A explicação foi dada por Masachika Kawata, produtor da série, em entrevista à revista Game Informer. Segundo ele, desenvolver anualmente um capítulo completamente inédito de Resident Evil seria uma tarefa difícil. A solução encontrada pela Capcom foi alternar novos jogos e releituras de títulos antigos.
Poder revisitar jogos antigos e refazê-los ajuda a Capcom a atingir a meta de lançar um título de Resident Evil por ano, mas também permite que a equipe se desafie continuamente e aprimore suas habilidades, afirmou.

Remakes têm o mesmo peso dos jogos inéditos
Kawata rejeitou a ideia de que os remakes sejam projetos secundários ou menos relevantes para o futuro da franquia.
Isso não quer dizer que os remakes sejam menos importantes. Na verdade, eles são tão importantes quanto os títulos principais, declarou.
O próximo lançamento desse tipo será o remake de Resident Evil: Code Veronica, previsto para 2027. Apesar da intenção de manter a franquia presente todos os anos, a sequência recente teve interrupções em 2024 e 2025.
Para a Capcom, porém, a importância dessas produções não está apenas no preenchimento do calendário. O sucesso comercial dos remakes cria uma fonte de receita que pode ser reinvestida tanto em novos capítulos de Resident Evil quanto em propriedades intelectuais inéditas.
A Capcom tem a sorte de ter encontrado esse ciclo que continua nos fornecendo os recursos financeiros para criar coisas como novos jogos da saga Resident Evil e propriedades intelectuais completamente novas como Pragmata, explicou Kawata.
Resident Evil 4 virou uma máquina de receita
O maior exemplo do potencial dessa estratégia é o remake de Resident Evil 4. O jogo arrecadou cerca de US$ 560 milhões e se tornou, segundo uma análise de mercado, o remake mais vendido da atual geração.
Ainda de acordo com o levantamento citado, o desempenho comercial foi mais de três vezes superior ao registrado por The Elder Scrolls IV: Oblivion Remastered e Final Fantasy VII Rebirth.

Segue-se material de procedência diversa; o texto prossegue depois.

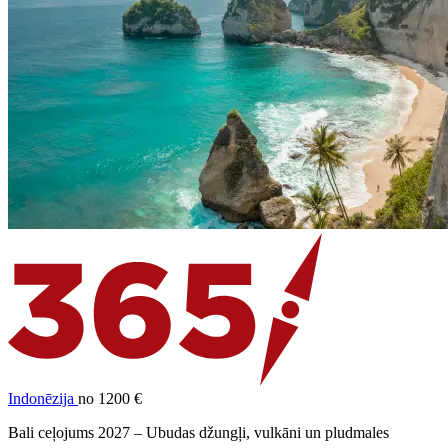
Indonēzija
no 1200 €
Bali ceļojums 2027 – Ubudas džungļi, vulkāni un pludmales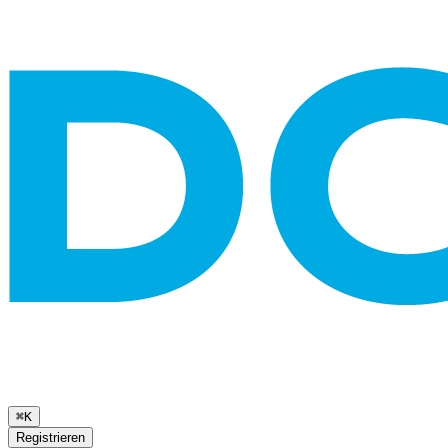
⌘K
Registrieren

Esse resultado mostra por que os remakes deixaram de ser apenas uma forma de explorar a nostalgia. Para a Capcom, eles funcionam como grandes lançamentos capazes de ampliar o público da franquia, gerar receita e reduzir os riscos envolvidos na criação de projetos inéditos.

Anos de experiência ajudam a moldar Resident Evil Requiem
O processo também afeta diretamente a maneira como os novos jogos são desenvolvidos. A Capcom apresenta Resident Evil Requiem como resultado da experiência acumulada ao longo dos últimos anos.

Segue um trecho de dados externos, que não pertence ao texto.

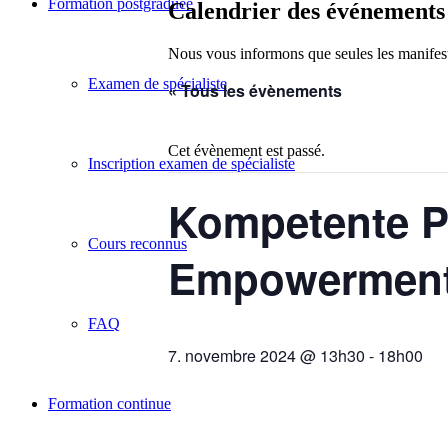
Formation postgraduée
Calendrier des événements
Nous vous informons que seules les manifesta
Examen de spécialiste
« Tous les évènements
Cet évènement est passé.
Inscription examen de spécialiste
Kompetente Pa
Cours reconnus
Empowerment
FAQ
7. novembre 2024 @ 13h30
-
18h00
Formation continue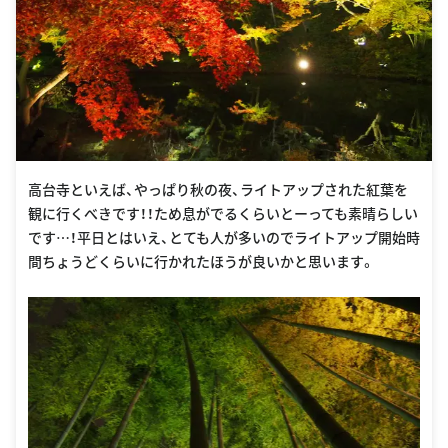
高台寺といえば、やっぱり秋の夜、ライトアップされた紅葉を
観に行くべきです！！ため息がでるくらいとーっても素晴らしい
です…！平日とはいえ、とても人が多いのでライトアップ開始時
間ちょうどくらいに行かれたほうが良いかと思います。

O projeto combinará elementos do horror em primeira pessoa de Resident Evil 7 e Resident Evil Village com a ação em terceira pessoa e a violência mais intensa dos remakes recentes.
Dessa forma, cada releitura também funciona como um campo de testes para mecânicas, tecnologias e decisões criativas que podem aparecer novamente nos capítulos inéditos.
Estratégia pode encontrar um limite
O catálogo disponível para novos remakes, entretanto, não é infinito. A Capcom ainda pode revisitar o primeiro Resident Evil e produzir novas versões de Resident Evil 5 e Resident Evil 6, mas as opções mais evidentes estão diminuindo.
Para manter o ritmo atual no futuro, a empresa poderá precisar desenvolver vários jogos inéditos simultaneamente ou encontrar novas maneiras de explorar o catálogo da franquia.
Por enquanto, a fórmula continua funcionando: os remakes mantêm Resident Evil em evidência, financiam projetos mais arriscados e ainda ajudam a construir os próximos capítulos da série.